I am working on a project examining how conceptualizations of teamwork differ in the US compared to Korea (I hope no one is really paying attention to this. The danger of scooping is always out there in our suspicious academic world. **shifty eyes**). The method I am using to test this question is by collecting Google Search Results for key terms about teamwork and to compare how people are talking about teamwork in the US versus Korea. I won’t go over our specific hypotheses here (you’ll just have to wait for the publication!), but I’ll talk about the process.
Normally we would do this project by hand. I would have a team of undergraduate research assistants typing in the search term then meticulously document each URL and article title. I’m not even really sure how we would go about capturing the main text. I suppose similar to the URL and title it would be a straight never-ending task of copy-paste. But with the ability to scrape web data, why not take advantage of those tools?
Continuing from my previous post, now that rvest is installed and ready to go, I wanted to take it for a spin.
First I searched in Google for the phrase “why teamwork is important”. Here is a screenshot of those results:
Now to start pulling the data from these articles. I opened the first link, that looked like this:
In R, I created a variable, teamwork, and assigned it the URL to this article. Then I opened teamwork to see what was inside…
Neato-bandito! It’s the full HTML file.
Then I followed the example from the Lego Movie scraping and created a variable called, paragraph, that scraped any data within “p” tags – basically the main body of text. When I opened paragraph, I found…

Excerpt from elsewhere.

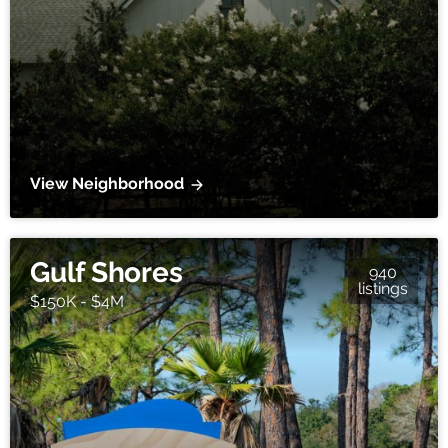
View Neighborhood
Gulf Shores
940
listings
$150K - $4M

Awesome sauce! It pulled the text in the main body of the article. From here it looks like it would be fairly easy to pull the article title (not included here, which makes sense. It’s probably inside a header tag). It does look like scraping over the “p” tag pulls other text that won’t be exactly what I’m looking for, but that can be a problem I figure out another day.
Looking ahead, I want to automate pulling the links from the Google Search Results page, then use a for loop to scrape the data from each of the articles. Another thing to figure out would be how to do this in Korean. But for now, this is a very promising start, a little window into what is possible. HOW EXCITING IS THAT!?
Oh another I want to do is go back to the documentation of rvest and read up on all the components of the code. The main thing I think is that I don’t really know what %>% means…
Oh also I forgot! I tested this script on a second web article just to get a sense of what it would be like to automate the process across multiple articles. Here are those results:
It also worked! Still a lot of extra fluff, but still pretty cool at how easy it is to accomplish Step 1 for this project. Woo hoo!